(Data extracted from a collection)
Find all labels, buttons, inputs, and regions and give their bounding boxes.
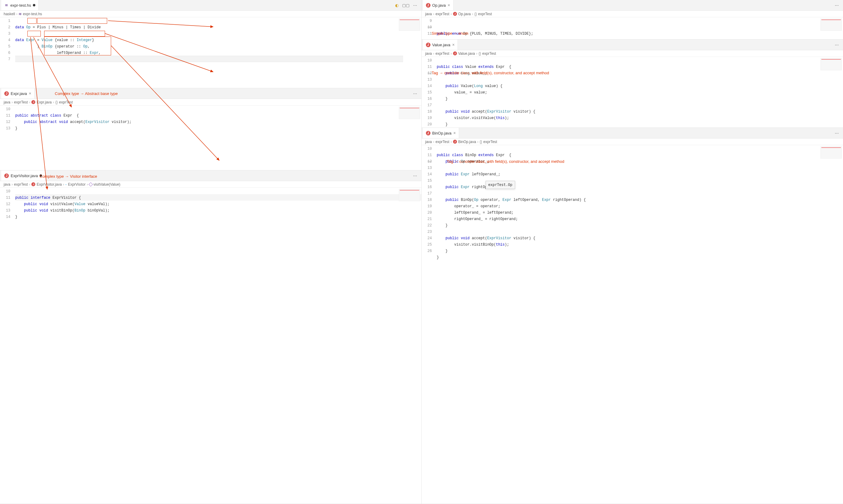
tab-label: Value.java — [432, 42, 451, 47]
java-icon: J — [4, 174, 9, 178]
close-icon[interactable]: × — [448, 3, 450, 7]
tab-label: ExprVisitor.java — [11, 174, 38, 178]
editor-expr[interactable]: 10111213 public abstract class Expr { pu… — [0, 106, 422, 170]
java-icon: J — [426, 131, 430, 136]
breadcrumb[interactable]: java› exprTest› J ExprVisitor.java› ◦ Ex… — [0, 181, 422, 188]
minimap[interactable] — [399, 19, 420, 31]
more-actions-icon[interactable]: ⋯ — [835, 3, 839, 7]
namespace-icon: {} — [55, 100, 58, 104]
tab-binop-java[interactable]: J BinOp.java × — [423, 128, 460, 138]
editor-visitor[interactable]: 1011121314 public interface ExprVisitor … — [0, 188, 422, 504]
dirty-indicator-icon — [40, 174, 42, 177]
method-icon — [89, 182, 93, 186]
namespace-icon: {} — [474, 12, 477, 16]
minimap[interactable] — [821, 146, 842, 159]
tab-label: Op.java — [432, 3, 446, 7]
java-icon: J — [31, 182, 35, 186]
tab-expr-test-hs[interactable]: ≋ expr-test.hs — [1, 0, 39, 10]
breadcrumb[interactable]: haskell › ≋ expr-test.hs — [0, 11, 422, 17]
more-actions-icon[interactable]: ⋯ — [413, 174, 417, 178]
java-icon: J — [453, 51, 457, 55]
java-icon: J — [31, 100, 35, 104]
tab-value-java[interactable]: J Value.java × — [423, 39, 458, 50]
namespace-icon: {} — [480, 140, 482, 144]
breadcrumb[interactable]: java› exprTest› J Op.java› {} exprTest — [422, 11, 843, 17]
dirty-indicator-icon — [33, 4, 35, 6]
tab-op-java[interactable]: J Op.java × — [423, 0, 454, 10]
editor-haskell[interactable]: 1234567 data Op = Plus | Minus | Times |… — [0, 17, 422, 88]
breadcrumb[interactable]: java› exprTest› J BinOp.java› {} exprTes… — [422, 139, 843, 145]
close-icon[interactable]: × — [453, 131, 456, 135]
interface-icon: ◦ — [66, 182, 67, 186]
minimap[interactable] — [821, 19, 842, 31]
breadcrumb[interactable]: java› exprTest› J Expr.java› {} exprTest — [0, 99, 422, 106]
namespace-icon: {} — [479, 51, 481, 56]
minimap[interactable] — [399, 189, 420, 201]
more-actions-icon[interactable]: ⋯ — [835, 131, 839, 136]
more-actions-icon[interactable]: ⋯ — [835, 42, 839, 47]
editor-value[interactable]: 1011121314151617181920 public class Valu… — [422, 57, 843, 127]
hover-tooltip: exprTest.Op — [486, 181, 515, 189]
java-icon: J — [426, 3, 430, 7]
java-icon: J — [426, 42, 430, 47]
minimap[interactable] — [821, 58, 842, 70]
breadcrumb[interactable]: java› exprTest› J Value.java› {} exprTes… — [422, 50, 843, 57]
java-icon: J — [453, 12, 457, 16]
java-icon: J — [4, 91, 9, 96]
more-actions-icon[interactable]: ⋯ — [413, 91, 417, 96]
editor-op[interactable]: 91011 public enum Op {PLUS, MINUS, TIMES… — [422, 17, 843, 39]
tab-label: BinOp.java — [432, 131, 452, 136]
tab-label: Expr.java — [11, 91, 27, 96]
split-editor-icon[interactable]: ▢▢ — [402, 3, 410, 7]
close-icon[interactable]: × — [29, 91, 31, 95]
java-icon: J — [453, 140, 457, 144]
haskell-icon: ≋ — [19, 12, 22, 16]
tab-expr-java[interactable]: J Expr.java × — [1, 88, 35, 98]
compare-icon[interactable]: ◐ — [395, 3, 398, 7]
tab-label: expr-test.hs — [10, 3, 31, 7]
close-icon[interactable]: × — [452, 42, 454, 47]
minimap[interactable] — [399, 107, 420, 119]
haskell-icon: ≋ — [4, 3, 8, 7]
more-actions-icon[interactable]: ⋯ — [413, 3, 417, 7]
editor-binop[interactable]: 1011121314151617181920212223242526 publi… — [422, 145, 843, 504]
tab-exprvisitor-java[interactable]: J ExprVisitor.java — [1, 170, 46, 181]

• _WHAT THE TASK ASKS_
Please transcribe the entries exactly, omitting the images.

• _RESPONSE FOR THIS EXERCISE_
Find all labels, buttons, inputs, and regions and give their bounding boxes.
tab-label: Value.java — [432, 42, 451, 47]
java-icon: J — [4, 174, 9, 178]
close-icon[interactable]: × — [448, 3, 450, 7]
tab-label: ExprVisitor.java — [11, 174, 38, 178]
editor-expr[interactable]: 10111213 public abstract class Expr { pu… — [0, 106, 422, 170]
java-icon: J — [426, 131, 430, 136]
breadcrumb[interactable]: java› exprTest› J ExprVisitor.java› ◦ Ex… — [0, 181, 422, 188]
minimap[interactable] — [399, 19, 420, 31]
more-actions-icon[interactable]: ⋯ — [835, 3, 839, 7]
namespace-icon: {} — [55, 100, 58, 104]
tab-binop-java[interactable]: J BinOp.java × — [423, 128, 460, 138]
editor-visitor[interactable]: 1011121314 public interface ExprVisitor … — [0, 188, 422, 504]
dirty-indicator-icon — [40, 174, 42, 177]
method-icon — [89, 182, 93, 186]
namespace-icon: {} — [474, 12, 477, 16]
minimap[interactable] — [821, 146, 842, 159]
tab-label: Op.java — [432, 3, 446, 7]
java-icon: J — [31, 182, 35, 186]
tab-expr-test-hs[interactable]: ≋ expr-test.hs — [1, 0, 39, 10]
breadcrumb[interactable]: haskell › ≋ expr-test.hs — [0, 11, 422, 17]
more-actions-icon[interactable]: ⋯ — [413, 174, 417, 178]
java-icon: J — [453, 51, 457, 55]
java-icon: J — [31, 100, 35, 104]
tab-value-java[interactable]: J Value.java × — [423, 39, 458, 50]
namespace-icon: {} — [480, 140, 482, 144]
breadcrumb[interactable]: java› exprTest› J Op.java› {} exprTest — [422, 11, 843, 17]
dirty-indicator-icon — [33, 4, 35, 6]
tab-op-java[interactable]: J Op.java × — [423, 0, 454, 10]
editor-haskell[interactable]: 1234567 data Op = Plus | Minus | Times |… — [0, 17, 422, 88]
breadcrumb[interactable]: java› exprTest› J BinOp.java› {} exprTes… — [422, 139, 843, 145]
close-icon[interactable]: × — [453, 131, 456, 135]
interface-icon: ◦ — [66, 182, 67, 186]
minimap[interactable] — [821, 19, 842, 31]
breadcrumb[interactable]: java› exprTest› J Expr.java› {} exprTest — [0, 99, 422, 106]
namespace-icon: {} — [479, 51, 481, 56]
minimap[interactable] — [399, 189, 420, 201]
more-actions-icon[interactable]: ⋯ — [835, 131, 839, 136]
more-actions-icon[interactable]: ⋯ — [835, 42, 839, 47]
editor-value[interactable]: 1011121314151617181920 public class Valu… — [422, 57, 843, 127]
hover-tooltip: exprTest.Op — [486, 181, 515, 189]
java-icon: J — [426, 3, 430, 7]
java-icon: J — [426, 42, 430, 47]
minimap[interactable] — [821, 58, 842, 70]
breadcrumb[interactable]: java› exprTest› J Value.java› {} exprTes… — [422, 50, 843, 57]
java-icon: J — [453, 12, 457, 16]
java-icon: J — [4, 91, 9, 96]
more-actions-icon[interactable]: ⋯ — [413, 91, 417, 96]
editor-op[interactable]: 91011 public enum Op {PLUS, MINUS, TIMES… — [422, 17, 843, 39]
tab-label: BinOp.java — [432, 131, 452, 136]
tab-label: Expr.java — [11, 91, 27, 96]
split-editor-icon[interactable]: ▢▢ — [402, 3, 410, 7]
close-icon[interactable]: × — [29, 91, 31, 95]
java-icon: J — [453, 140, 457, 144]
haskell-icon: ≋ — [19, 12, 22, 16]
tab-expr-java[interactable]: J Expr.java × — [1, 88, 35, 98]
compare-icon[interactable]: ◐ — [395, 3, 398, 7]
tab-label: expr-test.hs — [10, 3, 31, 7]
close-icon[interactable]: × — [452, 42, 454, 47]
minimap[interactable] — [399, 107, 420, 119]
haskell-icon: ≋ — [4, 3, 8, 7]
more-actions-icon[interactable]: ⋯ — [413, 3, 417, 7]
editor-binop[interactable]: 1011121314151617181920212223242526 publi… — [422, 145, 843, 504]
tab-exprvisitor-java[interactable]: J ExprVisitor.java — [1, 170, 46, 181]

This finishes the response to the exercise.